The evening pairs Robert Neumark-Jones as Jesse, a bright but remarkably irritating Jewish Cambridge graduate from Highgate now working as an academic, with Alex, a long-suffering, mixed-race PR consultant from Peckham portrayed by Asha Reid.

Rather than present a modern Romeo and Juliet tale chronologically, Laughton has cut and pasted the underlying pieces of a boy meets and eventually marries girl plot more thematically.

The initial seeds are sown in 2004 when the pair of 20-year-olds meet at a club in Ibiza and the drama then runs through a series of highs and lows to the current day.

To be more accurate, the play starts in 2020 when Alex rather brutally presents divorce papers to the husband whom she has deserted for a new life in Paris, while he in return brutally refuses to give her access to their one-year-old son, Finn.

The chronology can make the plotting rather confusing, as short scenes jump backwards and forwards in time with alacrity, rather breaking the flow and demanding great concentration.

More worryingly, while Jesse’s character comes fully formed, albeit as a man who is excessively sensitive and neurotic, underwritten Alex is barely more than a foil.

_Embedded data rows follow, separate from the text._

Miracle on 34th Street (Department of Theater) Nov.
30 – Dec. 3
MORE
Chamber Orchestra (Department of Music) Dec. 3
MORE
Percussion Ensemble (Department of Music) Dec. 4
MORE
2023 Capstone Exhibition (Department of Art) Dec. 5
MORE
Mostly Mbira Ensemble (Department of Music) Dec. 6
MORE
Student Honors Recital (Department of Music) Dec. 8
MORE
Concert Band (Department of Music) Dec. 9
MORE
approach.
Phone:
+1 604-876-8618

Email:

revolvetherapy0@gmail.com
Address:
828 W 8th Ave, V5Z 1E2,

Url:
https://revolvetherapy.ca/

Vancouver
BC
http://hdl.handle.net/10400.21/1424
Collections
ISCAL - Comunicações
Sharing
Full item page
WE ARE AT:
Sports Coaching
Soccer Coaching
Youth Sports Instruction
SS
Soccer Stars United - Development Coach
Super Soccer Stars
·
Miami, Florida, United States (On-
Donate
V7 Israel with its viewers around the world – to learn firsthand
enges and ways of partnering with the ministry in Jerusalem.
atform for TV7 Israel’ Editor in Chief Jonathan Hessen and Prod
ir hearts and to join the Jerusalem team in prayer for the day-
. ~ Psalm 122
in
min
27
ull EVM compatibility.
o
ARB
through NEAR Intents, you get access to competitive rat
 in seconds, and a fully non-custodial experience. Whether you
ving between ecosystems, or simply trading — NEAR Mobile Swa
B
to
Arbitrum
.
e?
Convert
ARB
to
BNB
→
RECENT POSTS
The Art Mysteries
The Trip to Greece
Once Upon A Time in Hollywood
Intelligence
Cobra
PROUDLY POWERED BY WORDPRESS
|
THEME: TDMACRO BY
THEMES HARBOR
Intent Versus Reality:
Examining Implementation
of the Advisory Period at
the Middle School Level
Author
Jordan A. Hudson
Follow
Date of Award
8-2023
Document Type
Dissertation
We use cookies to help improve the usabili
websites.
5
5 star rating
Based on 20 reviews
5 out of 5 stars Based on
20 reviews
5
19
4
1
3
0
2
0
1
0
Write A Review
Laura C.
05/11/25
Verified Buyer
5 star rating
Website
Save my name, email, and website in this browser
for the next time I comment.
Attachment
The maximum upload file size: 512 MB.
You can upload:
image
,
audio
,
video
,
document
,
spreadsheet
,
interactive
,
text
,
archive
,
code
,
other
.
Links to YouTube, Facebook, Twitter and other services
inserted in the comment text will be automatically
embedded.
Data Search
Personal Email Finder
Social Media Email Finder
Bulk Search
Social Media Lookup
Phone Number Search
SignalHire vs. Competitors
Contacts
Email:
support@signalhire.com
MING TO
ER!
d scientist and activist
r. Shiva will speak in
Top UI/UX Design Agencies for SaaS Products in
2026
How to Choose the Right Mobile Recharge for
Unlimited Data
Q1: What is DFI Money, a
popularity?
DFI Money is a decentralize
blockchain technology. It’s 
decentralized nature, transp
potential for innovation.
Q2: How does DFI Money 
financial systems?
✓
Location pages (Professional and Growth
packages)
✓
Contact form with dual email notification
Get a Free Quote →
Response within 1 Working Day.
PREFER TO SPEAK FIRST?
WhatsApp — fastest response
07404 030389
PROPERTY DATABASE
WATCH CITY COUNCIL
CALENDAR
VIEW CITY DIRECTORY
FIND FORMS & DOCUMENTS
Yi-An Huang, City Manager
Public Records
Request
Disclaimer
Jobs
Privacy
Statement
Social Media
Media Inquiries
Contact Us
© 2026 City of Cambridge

This is a shame, since while we can understand how issues of anti-Semitism, culminating in a cruel assault from a far-right fanatic, have shaped and coloured the whole of Jesse’s life, the script barely scratches the surface of the racial prejudice that Alex has faced and more successfully and bravely overcome.

Getting a little more technical, the plot also conveniently ignores the fact that in most north London Jewish circles, Finn would not be regarded as Jewish, given that his mother comes from outside the religion and while embracing it does not appear to have converted. The playwright has subsequently pointed out that since 2015, Britain's Reform Jews (14% of the total) have accepted this practice.

What we are left with is a love story that burgeons, blossoms and then explodes, with additional interest introduced by some Jewish schmaltz, an impassioned and plausible if occasionally almost hysterical response to British anti-Semitism and an ending that doesn’t necessarily fit comfortably as a consequence of all that has gone before.

Having said all of that, the audience on press night received the play and the performances of both actors with great enthusiasm.